→ EXERCISE GOAL
If a line of the data below holds the word "settings", list it.
:: MATERIAL TO PROCESS
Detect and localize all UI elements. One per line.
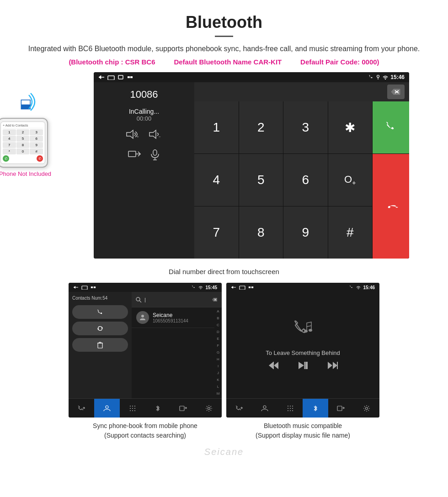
mu-ct-icon — [235, 405, 243, 412]
call-action-btn[interactable] — [72, 305, 128, 319]
dial-bottom-controls — [128, 149, 160, 163]
cn-settings-icon — [205, 405, 213, 412]
svg-point-88 — [290, 410, 291, 411]
key-4[interactable]: 4 — [194, 154, 239, 206]
main-screenshot-area: ⬓ + Add to Contacts 1 2 3 4 5 6 7 8 9 — [0, 72, 448, 259]
alpha-e[interactable]: E — [215, 337, 221, 341]
svg-line-44 — [139, 301, 141, 302]
vol-down-btn[interactable]: − — [149, 129, 162, 142]
key-7[interactable]: 7 — [194, 206, 239, 259]
backspace-icon — [391, 88, 401, 95]
key-1[interactable]: 1 — [194, 101, 239, 153]
cn-pl-icon — [179, 405, 187, 412]
cn-keypad[interactable] — [120, 398, 145, 418]
contacts-caption-line1: Sync phone-book from mobile phone — [93, 422, 197, 429]
mu-phone-link[interactable] — [328, 398, 354, 418]
alpha-j[interactable]: J — [215, 371, 221, 375]
mu-call-transfer[interactable] — [226, 398, 252, 418]
key-2[interactable]: 2 — [239, 101, 283, 153]
cn-keypad-icon — [129, 405, 136, 412]
backspace-button[interactable] — [387, 85, 405, 99]
backspace-search-icon[interactable] — [212, 297, 218, 302]
sp-key-4[interactable]: 4 — [3, 136, 16, 142]
play-next-icon — [298, 361, 309, 370]
alpha-f[interactable]: F — [215, 344, 221, 348]
list-item[interactable]: Seicane 10655059113144 — [132, 307, 214, 328]
cn-contacts[interactable] — [94, 398, 120, 418]
sp-key-5[interactable]: 5 — [16, 136, 30, 142]
mu-settings[interactable] — [354, 398, 379, 418]
sp-call-btn[interactable]: ✆ — [3, 155, 9, 162]
vol-up-btn[interactable]: + — [126, 129, 139, 142]
alpha-g[interactable]: G — [215, 350, 221, 355]
svg-marker-17 — [391, 89, 400, 95]
sp-key-7[interactable]: 7 — [3, 142, 16, 148]
key-0plus[interactable]: O+ — [328, 154, 373, 206]
key-3[interactable]: 3 — [283, 101, 328, 153]
alpha-b[interactable]: B — [215, 316, 221, 321]
svg-rect-13 — [128, 151, 136, 157]
svg-point-86 — [292, 408, 293, 409]
call-btn-icon — [96, 309, 104, 315]
next-track-btn[interactable] — [327, 361, 338, 373]
contacts-count: Contacts Num:54 — [72, 296, 128, 301]
music-art-area — [289, 317, 317, 345]
alpha-i[interactable]: I — [215, 364, 221, 369]
sp-key-0[interactable]: 0 — [16, 148, 30, 154]
alpha-m[interactable]: M — [215, 391, 221, 396]
play-pause-btn[interactable] — [298, 361, 309, 373]
sp-key-6[interactable]: 6 — [30, 136, 43, 142]
sp-key-1[interactable]: 1 — [3, 129, 16, 135]
sp-key-3[interactable]: 3 — [30, 129, 43, 135]
dial-right-panel: 1 2 3 ✱ 4 5 6 O+ — [194, 82, 409, 259]
sp-key-star[interactable]: * — [3, 148, 16, 154]
alpha-l[interactable]: L — [215, 385, 221, 389]
cn-contacts-icon — [103, 405, 111, 412]
key-5[interactable]: 5 — [239, 154, 283, 206]
key-9[interactable]: 9 — [283, 206, 328, 259]
main-dial-screen: 15:46 10086 InCalling... 00:00 — [94, 72, 409, 259]
svg-marker-73 — [274, 362, 278, 369]
contacts-right-panel: | Seicane — [132, 292, 222, 398]
cn-call-transfer[interactable] — [69, 398, 94, 418]
mu-keypad[interactable] — [277, 398, 303, 418]
contacts-caption-line2: (Support contacts searching) — [104, 432, 186, 439]
sync-action-btn[interactable] — [72, 322, 128, 335]
alpha-a[interactable]: A — [215, 309, 221, 314]
svg-point-66 — [358, 289, 359, 290]
mic-icon — [150, 149, 160, 160]
call-button[interactable] — [373, 101, 409, 153]
sp-key-2[interactable]: 2 — [16, 129, 30, 135]
alpha-h[interactable]: H — [215, 357, 221, 362]
delete-action-btn[interactable] — [72, 338, 128, 352]
key-hash[interactable]: # — [328, 206, 373, 259]
sp-key-hash[interactable]: # — [30, 148, 43, 154]
svg-point-49 — [106, 406, 108, 408]
cn-phone-link[interactable] — [171, 398, 196, 418]
phone-sm-music — [349, 285, 354, 290]
end-call-button[interactable] — [373, 154, 409, 259]
alpha-d[interactable]: D — [215, 330, 221, 334]
sp-end-btn[interactable]: ✆ — [37, 155, 43, 162]
svg-point-70 — [309, 329, 312, 332]
mu-contacts[interactable] — [252, 398, 277, 418]
cn-bluetooth[interactable] — [145, 398, 171, 418]
phone-icon-small — [368, 74, 374, 80]
mu-bluetooth[interactable] — [303, 398, 328, 418]
sp-key-9[interactable]: 9 — [30, 142, 43, 148]
mic-btn[interactable] — [150, 149, 160, 163]
svg-point-81 — [288, 406, 288, 407]
cn-settings[interactable] — [196, 398, 222, 418]
sp-key-8[interactable]: 8 — [16, 142, 30, 148]
svg-point-56 — [130, 410, 131, 411]
svg-text:−: − — [159, 135, 161, 139]
svg-point-58 — [134, 410, 135, 411]
key-6[interactable]: 6 — [283, 154, 328, 206]
key-8[interactable]: 8 — [239, 206, 283, 259]
transfer-btn[interactable] — [128, 150, 141, 162]
alpha-k[interactable]: K — [215, 378, 221, 382]
alpha-c[interactable]: C — [215, 323, 221, 328]
key-star[interactable]: ✱ — [328, 101, 373, 153]
prev-track-btn[interactable] — [268, 361, 279, 373]
contacts-status-left — [73, 285, 96, 290]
::::
→ SOLVED PROBLEM
cn-settings-icon — [205, 405, 213, 412]
mu-settings[interactable] — [354, 398, 379, 418]
cn-settings[interactable] — [196, 398, 222, 418]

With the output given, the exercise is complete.